All the refugees held in the Morges base had disappeared as well, which by itself made Sarah smile a little. At least they were no longer prisoners. She had deleted all her documents, burned all her notes, and convinced an unwilling Frank to make sure no copy was around in the Institute’s systems. Requin had certainly made other copies, but he couldn’t use them without help from another dimension, so they were useless.
She wondered about those aliens and the reality they had invaded. Had Léa really seen their future? What had become of the entity they had found in the spacecraft, she didn’t know. Maybe it had died, or maybe it was held captive somewhere on the other side. What she did know, however, was that those two realities, those two dimensions that had branched out three years before, had now diverged completely.

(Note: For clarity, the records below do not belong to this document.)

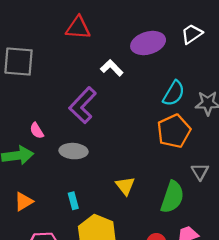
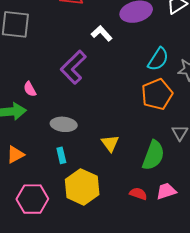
gray ellipse: (74, 151) -> (64, 124), moved

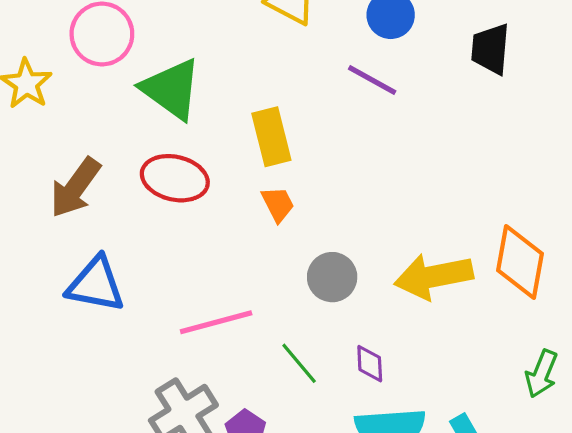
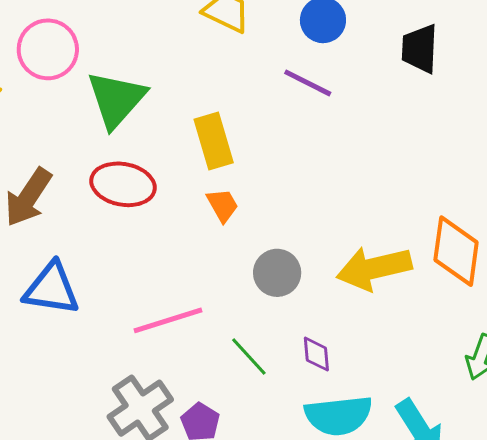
green triangle: (171, 89) -> (116, 99), turned 38

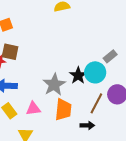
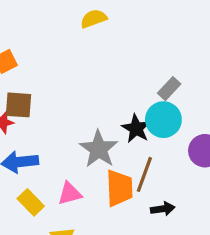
gray rectangle: (110, 56) -> (169, 89), moved
brown line: (96, 103) -> (144, 174), moved

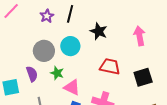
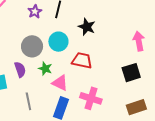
pink arrow: (139, 36) -> (139, 41), moved
red trapezoid: (110, 66) -> (82, 61), moved

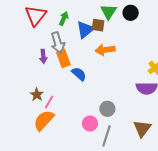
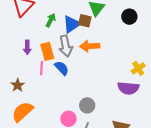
black circle: (131, 13) -> (129, 17), moved
green arrow: (64, 18) -> (51, 20), moved
gray arrow: (58, 43) -> (66, 46), moved
pink line: (49, 102) -> (41, 68), moved, turned -32

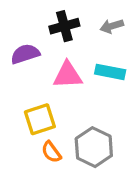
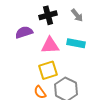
gray arrow: (112, 26) -> (77, 15), turned -112
yellow square: (40, 119) -> (48, 70), moved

The signal above her head prompted her to fasten her seatbelt, and a few minutes later the plane touched down with a smooth landing.
Before leaving her seat, she let all the other passengers get off. She didn’t want to rush in the bustle and scare Jones, who had remained surprisingly quiet inside his soft carrier for the whole flight from Amsterdam. She had petted him every now and then to keep him calm, but he had been a very good boy. The crew wished her a pleasant stay in Boston as she entered the air-bridge that linked the aircraft with the airport’s terminal. Walking slowly, she felt a little lost amid the yellow signs, as though a stranger, and she trudged on to the baggage reclaim hall to fetch her bags.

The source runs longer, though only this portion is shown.